These are also to show how a hook works in writing.
A Fatal Omen
'Breathe! Just
breathe! One lung full of air… that's all!'
thought Avanterus. He clawed frantically at the top of the closed
mahogany box, trying to will it open with nothing more than bloody
fingernails and sheer desperation. 'The
fear of a coffin is too large to live in and too small to die for.'
He urged himself to
keep struggling… keep fighting. As long as he kept his focus he
would live. It was a simple and beautiful thing. If the fear did not
wrap itself around his soul and suffocate him… at least then he
might stand a chance.
He could block all
of it out. The close proximity of his wooden cell, the smell of damp
earth, even the slimy decaying corpse beneath him would dissipate if
he only held his concentration for just a little while longer.
Eventually there
was nothing left of the extensive studies. All the knowledge obtained
in hours of pouring over books… gone. His flesh seemed to be an
invisible wish stripped down to an open soul. His thought process was
absent. There was only one word left in his vocabulary… and
everything came down to that one word… "Breathe!"
He tried for awhile
to reason it out. 'A
cube can have only so many sides… only so many angles.
This
must apply to a submerged casket as well. A base, a lid and four
sides… how hard could it be?' Simple
geometry … finally something that he could understand. Every
equation has its solution.
He repositioned his
lithe elfin body. He tried to stand upright, placing his feet on the
bottom of the coffin. He raised his hands above his head and summoned
every instinct within him.
'The shortest
distance between two points is a straight line,'
he recalled an old professor saying. He remembered asking himself why
this knowledge should ever be useful. And finally his muscles grieved
under the burden of his short attention span.
He kicked against
the lid and beat upon the sides and after a lifetime he heard that
erotic response. Crack!
The top of the coffin busted, and rocky soil crashed inwards
filtering down to take its place. Avanterus pushed sideways with both
hands clawing through rock and dirt feverishly. Upward and onward
towards the freedom that is life.
He kicked his
powerful legs back and forth; he thrust his arms outwards shoving the
heaviness of the dirt off of himself, only to have it return to him.
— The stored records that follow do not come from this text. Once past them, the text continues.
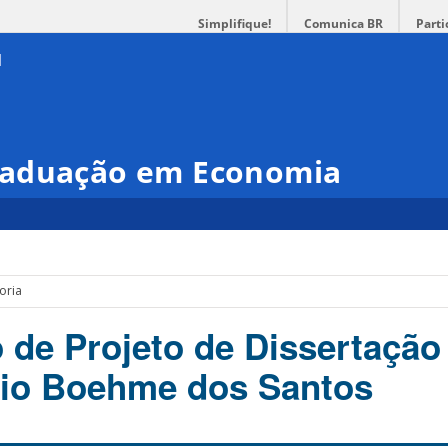
Simplifique!
Comunica BR
Parti
raduação em Economia
oria
o de Projeto de Dissertação
lio Boehme dos Santos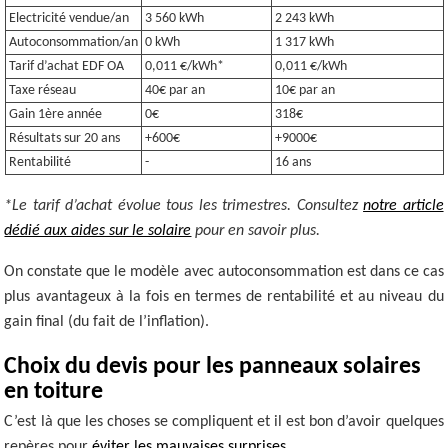
Electricité vendue/an
3 560 kWh
2 243 kWh
Autoconsommation/an
0 kWh
1 317 kWh
Tarif d’achat EDF OA
0,011 €/kWh*
0,011 €/kWh
Taxe réseau
40€ par an
10€ par an
Gain 1ère année
0€
318€
Résultats sur 20 ans
+600€
+9000€
Rentabilité
-
16 ans
*Le tarif d’achat évolue tous les trimestres. Consultez
notre article
dédié aux aides sur le solaire
pour en savoir plus.
On constate que le modèle avec autoconsommation est dans ce cas
plus avantageux à la fois en termes de rentabilité et au niveau du
gain final (du fait de l’inflation).
Choix du devis pour les panneaux solaires
en toiture
C’est là que les choses se compliquent et il est bon d’avoir quelques
repères pour
éviter les mauvaises surprises
.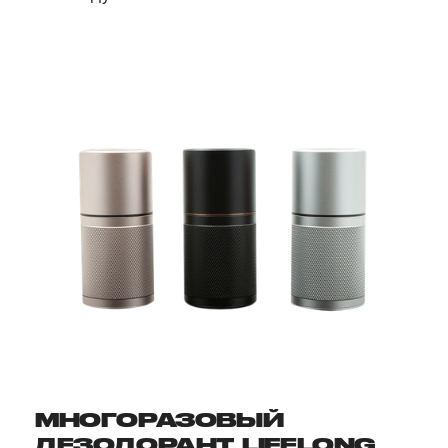
МНОГОРАЗОВЫЙ
ДЕЗОДОРАНТ, LIFELONG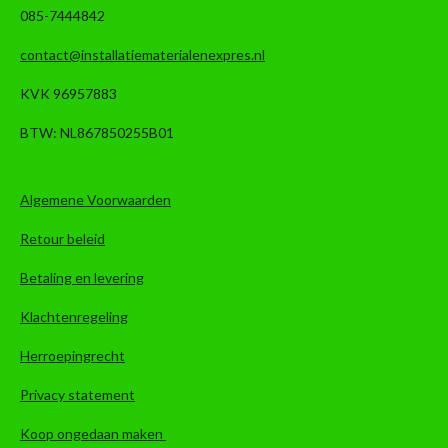
085-7444842
contact@installatiematerialenexpres.nl
KVK 96957883
BTW: NL867850255B01
Algemene Voorwaarden
Retour beleid
Betaling en levering
Klachtenregeling
Herroepingrecht
Privacy statement
Koop ongedaan maken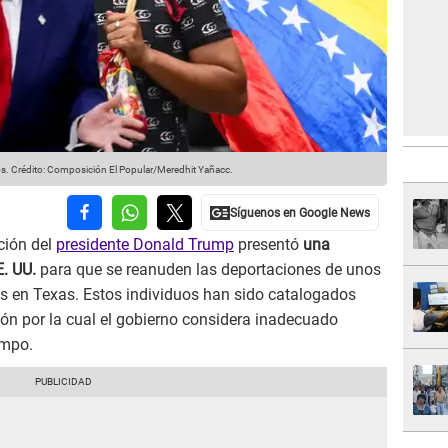
s.
Crédito: Composición El Popular/Meredhit Yañacc.
ción del
presidente Donald Trump
presentó
una
E. UU.
para que se reanuden las deportaciones de unos
 en Texas. Estos individuos han sido catalogados
ón por la cual el gobierno considera inadecuado
empo.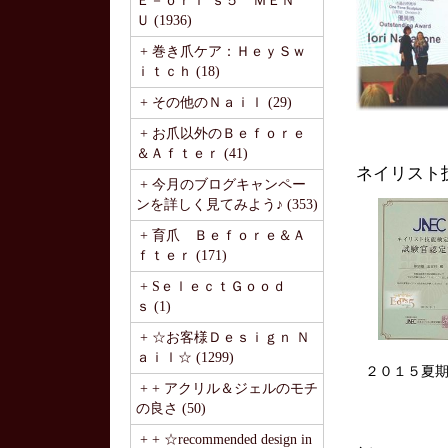
Ｅ－ｏｒｉ’ｓ５ ＭＥＮ
Ｕ (1936)
+ 巻き爪ケア：ＨｅｙＳｗ
ｉｔｃｈ (18)
+ その他のＮａｉｌ (29)
+ お爪以外のＢｅｆｏｒｅ
＆Ａｆｔｅｒ (41)
ネイリスト
+ 今月のブログキャンペー
ンを詳しく見てみよう♪ (353)
+ 育爪 Ｂｅｆｏｒｅ＆Ａ
ｆｔｅｒ (171)
+ SｅｌｅｃｔＧｏｏｄ
ｓ (1)
+ ☆お客様Ｄｅｓｉｇｎ Ｎ
ａｉｌ☆ (1299)
２０１５夏
+ + アクリル＆ジェルのモチ
の良さ (50)
+ + ☆recommended design in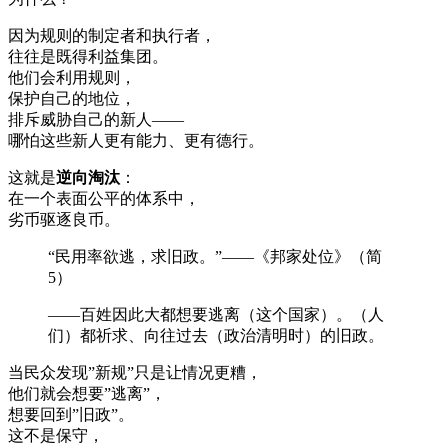
因为规则的制定者和执行者，
往往是既得利益集团。
他们会利用规则，
保护自己的地位，
排斥威胁自己的新人——
哪怕这些新人更有能力、更有德行。
这就是
逆向淘汰
：
在一个表面公平的体系中，
劣币驱逐良币。
“民用率欲逃，求旧政。”——《邦家处位》（简
5）
——百姓因此大都想要逃离（这个国家）。（人
们）都祈求、向往过去（政治清明时）的旧政。
当民众发现”新规”只是让情况更糟，
他们就会想要”逃离”，
想要回到”旧政”。
这不是保守，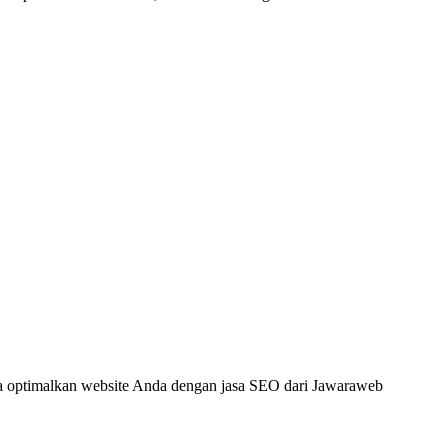
a optimalkan website Anda dengan jasa SEO dari Jawaraweb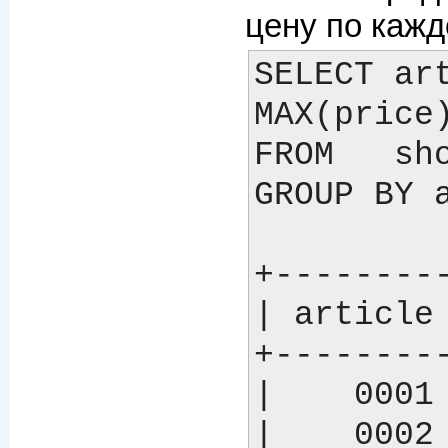
цену по каж
SELECT art
MAX(price)
FROM   sho
GROUP BY a
+---------
| article 
+---------
|    0001 
|    0002 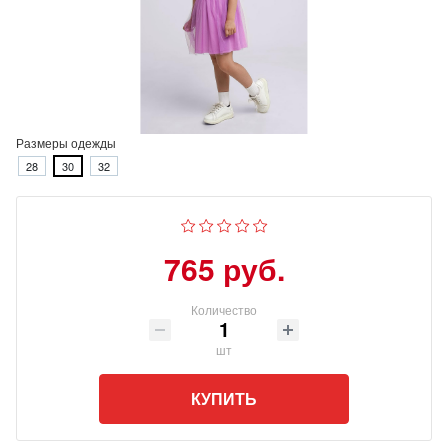
Размеры одежды
28
30
32
765 руб.
Количество
шт
КУПИТЬ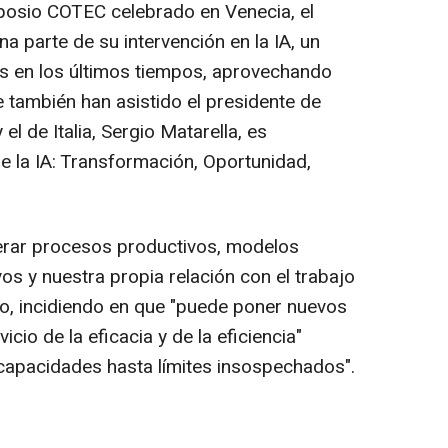
mposio COTEC celebrado en Venecia, el
a parte de su intervención en la IA, un
s en los últimos tiempos, aprovechando
e también han asistido el presidente de
el de Italia, Sergio Matarella, es
de la IA: Transformación, Oportunidad,
terar procesos productivos, modelos
os y nuestra propia relación con el trabajo
do, incidiendo en que "puede poner nuevos
cio de la eficacia y de la eficiencia"
capacidades hasta límites insospechados".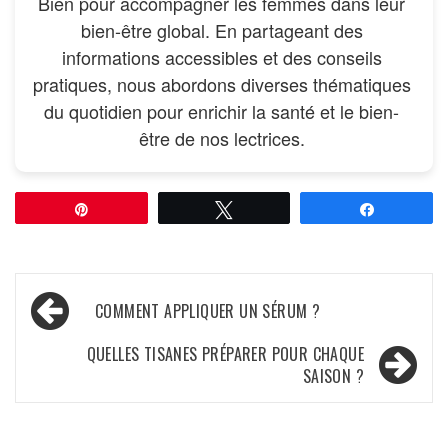
Bien pour accompagner les femmes dans leur
bien-être global. En partageant des
informations accessibles et des conseils
pratiques, nous abordons diverses thématiques
du quotidien pour enrichir la santé et le bien-
être de nos lectrices.
Épingle
Tweetez
Partagez
Navigation
COMMENT APPLIQUER UN SÉRUM ?
de
QUELLES TISANES PRÉPARER POUR CHAQUE
l’article
SAISON ?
Burying his face, chest and limbs repeatedly. His nostrils burned
with the fiery hatred of inhaled mud. His mouth prevented hysterical
screams with dirt encrusted silence and he realized to his terror,
that he was still descending. He was drowning in earth.
His palms burst
upward once, then again. Triumphantly his fingers stretched forward
until he touched nothing.
He pushed his arms
sideways with circular motion. His fingers had found their prize and
now all that was left to do was claim it. He grasped wildly at solid
earth above him and forced his legs to the assistance of his
weakening arms. At last he felt it… the most invigorating lover of
all… air!
Atop solid ground he
vomited mud but the wrenching in his gut did nothing to darken the
luminous threshold of victory. He looked to the tower of Dark Sorcery
and dared it with complete arrogance.
"You'll have to
do better that that boys!" he ridiculed the unseen wizards
beyond. "I have passed your first test and I am hungry for more!
Bring it on!" he crowed and suddenly he was falling.
The hook I wrote was in the first sentence wherein the elf is struggling to breathe. I carry this though out the scene building intensity of the story by begging the question.... why is he buried alive and can he escape. Action and the unexplained create a hook that makes the reader want to read. I'll have more of these this week! Happy Halloween!